I use a combination of qualitative methods, traditional quantitative methods, computational text analysis techniques, and network analysis to study culture, institutions, social movements, and gender. I seek to my make research open and reproducible, and encourage others in the social sciences and the humanities to do the same.

Recent Publications

More details about my ongoing projects:

Feminist Fields

In the past decade research on social movements and collective behavior has slowly been moving away from a resource mobilization and political process model, with its emphasis on identifying and measuring the combination of variables that lead to movement emergence and success, toward a multi-institutional approach. The multi-institutional approach acknowledges that oppression is distributed across multiple, often competing, institutions within society, each with their own logic. Thus, social movements have multiple targets, including social and cultural targets, and as such they will have multiple, sometimes competing goals and strategies. Acknowledging this complexity requires new methods in computational social science and the digital humanities. 

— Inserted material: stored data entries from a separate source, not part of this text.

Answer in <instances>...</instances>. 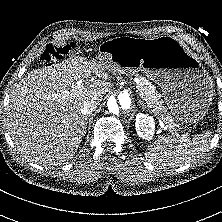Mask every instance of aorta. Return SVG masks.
I'll return each instance as SVG.
<instances>
[{
	"label": "aorta",
	"instance_id": "762f6f07",
	"mask_svg": "<svg viewBox=\"0 0 222 222\" xmlns=\"http://www.w3.org/2000/svg\"><path fill=\"white\" fill-rule=\"evenodd\" d=\"M107 109L114 116H120L132 106V100L128 94L121 93L117 98L110 97L107 100Z\"/></svg>",
	"mask_w": 222,
	"mask_h": 222
}]
</instances>
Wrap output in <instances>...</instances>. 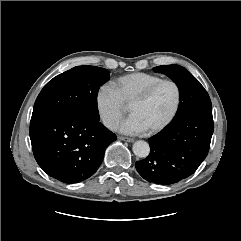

I employ this multi-institutional perspective to study the women's movement in the United States from 1848-1975 in two cities, New York City and Chicago, using new advances in network analysis and computational text analysis to identify structural and cultural diversity within. I do so through a dual approach: using network analysis to measure the structure of this movement and using computational text analysis to measure the underlying culture and ideas within the movement. I have completed the network analysis, including close to 100 women's movement organizations, and, using computational text analysis to analyze the writing of four core organizations within this movement, I have identified two competing and persistent political logics shaping the movement.  


  • “Cycles of Conflict, a Century of Continuity: The Impact of Persistent Place-Based Political Logics on Women’s Movement Form.” Currently under review.
    • Richard A. Peterson Prize for Best Student Paper, Sociology of Culture Section Graduate Student Paper Award, American Sociological Association, 2014 
    • Leo Lowenthall Memorial Prize, University of California, Berkeley, 2014
  • "'Feminism Means More Than a Changed World...It Means the Creation of a New Consciousness in Women': Feminism, Consciousness-Raising, and Continuity Between the Waves." Book chapter forthcoming in 100 Years of the Nineteenth Amendment: An Appraisal of Women's Political Activism, edited by Holly J. McCammon and Lee Ann Banasak.
  • Crossley, Alison Dahl and Laura K. Nelson.* Forthcoming. “Feminists Reshaping Gender.” Chapter in Springer Handbook of the Sociology of Gender, edited by Barbara Risman, Carissa Froyum, and William Scarborough. New York: Springer Press. 
        *Equal authorship.

The Changing U.S. Environmental Movement (with Brayden King)

Some claim that the U.S. environmental movement is shifting away from a strategy focusing on state regulations and policy changes and shifting toward a strategy focusing on individual change and, in particular, partnerships with businesses. We aim to test whether this is happening, and if it is, we will address the implications of this shift. Using a series of automated text analysis techniques we extracted all of the topics addressed by the environmental movement, and the tactics used, from national and local newspaper data between 1990 and 2014. We are analyzing how attention to different topics has changed over time, what tactics make the news more often and how this is changing over time, and we are testing the correlation between topics and tactics.


Nelson, Laura K. and Brayden King. Forthcoming. "The Meaning of Action: Linking Goals, Tactics, and Strategies in the Environmental Movement." Mobilization: An International Quarterly.

Gender and the Language of Crowdfunding (with Andreea Gorbatai)

In this study, we set out to examine the role of language in the success of online fundraising. In particular, we evaluate the influence of linguistic content on fundraising outcomes, above and beyond type of product or service offered. Online fundraising settings pose an interesting empirical puzzle: women are systematically more successful than men, an outcome contrary to offline gender inequality. We propose that this outcome is partially explained by linguistic differences between men and women in terms of language they use, and we test this mechanism using data from the online crowdfunding platform Indiegogo. The results support our theory, suggesting that the institution of crowdfunding may reduce gender inequalities in the fundraising arena by benefiting the communication style of women.


Gorbatai, Andreea and Laura K. Nelson. "Narrative Advantage: Why Women Succeed in Crowdfunding." Being revised to resubmit.

Developing Automated Text (and Image) Analysis Methods for Sociology

Computational linguistics and computer scientists are hard at work developing tools and techniques to automate text analysis. Content analysis has always been a major tool for sociologists, and these techniques have the potential to put sociology on the edge of a major upheaval in the way we do content analysis. Translating the complex algorithms used by computer scientists, and the statistical assumptions about language behind these algorithms, for use in sociology, however, requires careful methodological thought. I am working on a few projects to help sociologists apply automated text analysis techniques to sociological analysis in a methodologically rigorous fashion.

In my more recent work I am developing similar methods for use on images, primarily using Convolutional Neural Networks and clustering.